FDA recommends that consumers stop using these products and throw them away. See the FDA website for How to Dispose of Unused Medicines.
For treating symptoms of the common cold, consumers can take a number of other over-the-counter drugs. However, the common cold goes away without treatment, usually within seven to ten days.
Since the introduction of Zicam Cold Remedy Nasal Gel to the market in 1999, FDA has received more than 130 reports of anosmia associated with the use of Zicam zinc-containing intranasal products. The reports vary. Many people state that the loss of sense of smell occurred with the first dose of the Zicam product, although some people report it happened after later doses. The loss of sense of smell may be long-lasting or even permanent in some people.
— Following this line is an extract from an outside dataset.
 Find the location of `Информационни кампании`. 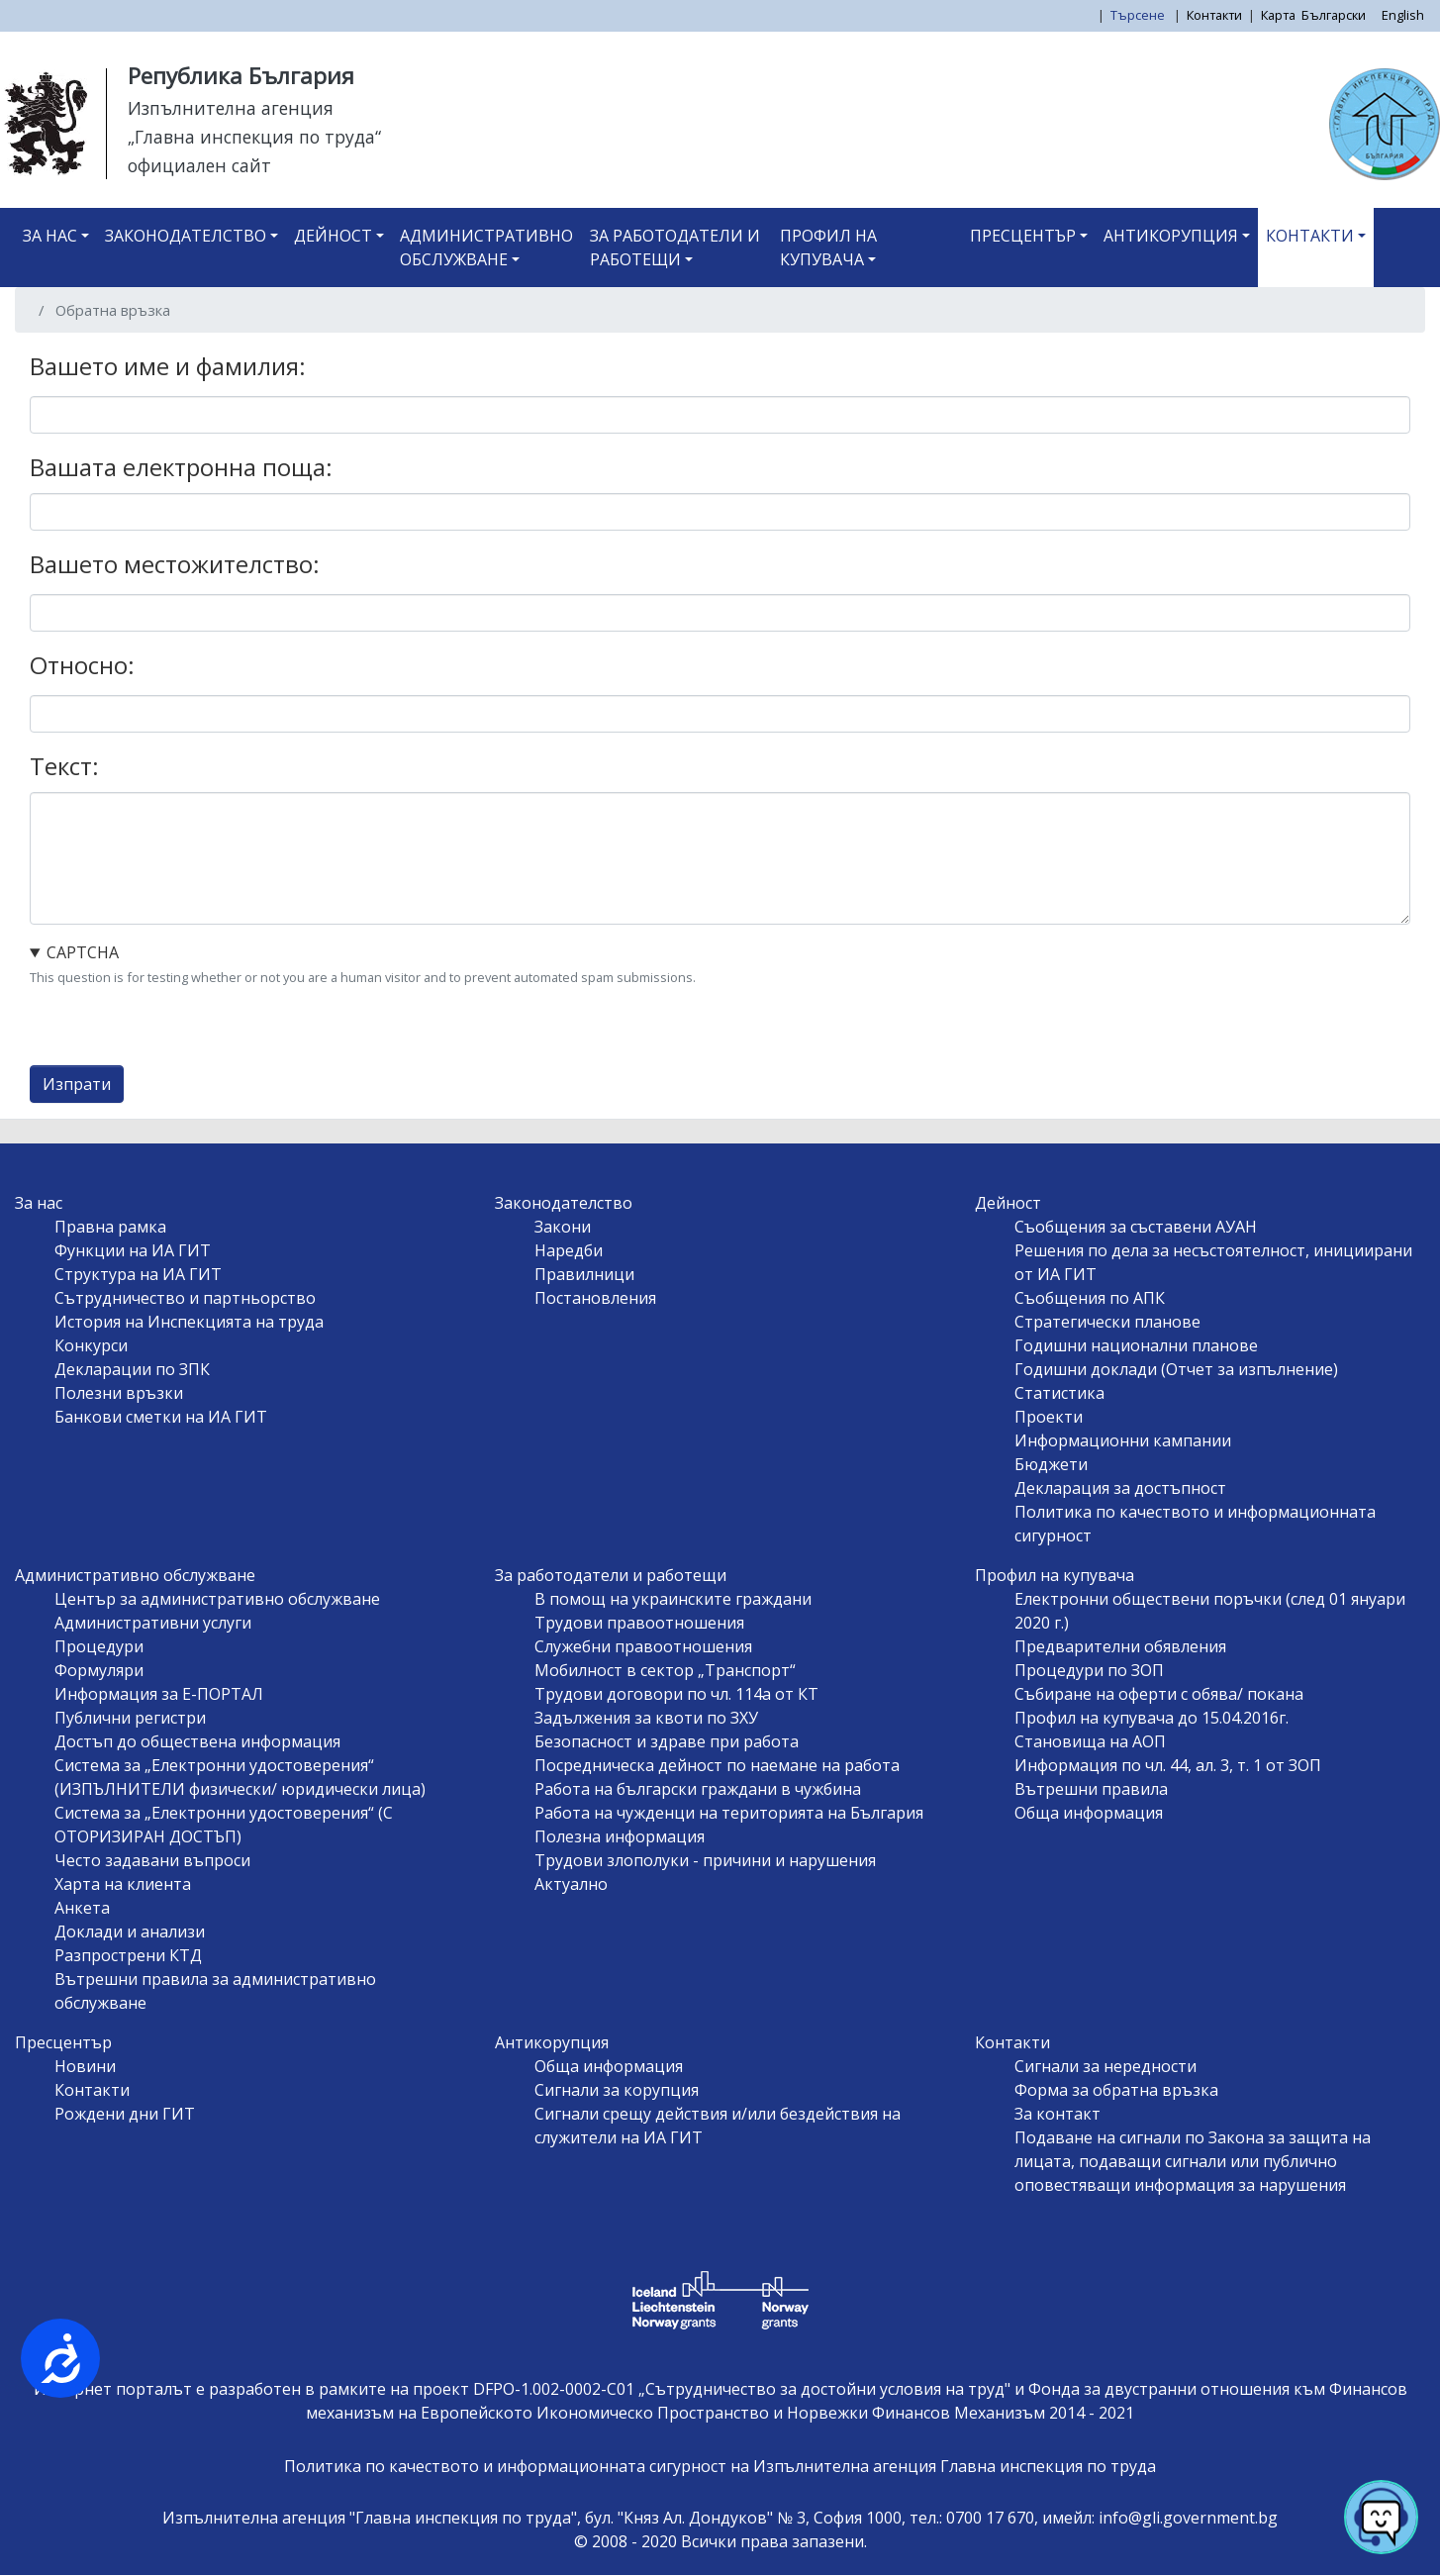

Loss of the sense of smell may cause serious problems, such as failing to smell smoke, a gas leak, or spoiled food. Also, loss of the sense of smell is often linked with a loss of the sense of taste. People who cannot taste could unintentionally eat spoiled food and not appreciate flavors, and lose much of the pleasure of eating.
FDA recommends that consumers contact their healthcare provider if they experience loss of the sense of smell or taste, or experience other problems after using any zinc-containing nasal products.
Adverse reactions or quality problems experienced with the use of this product may be reported to the FDA's MedWatch Adverse Event Reporting Program.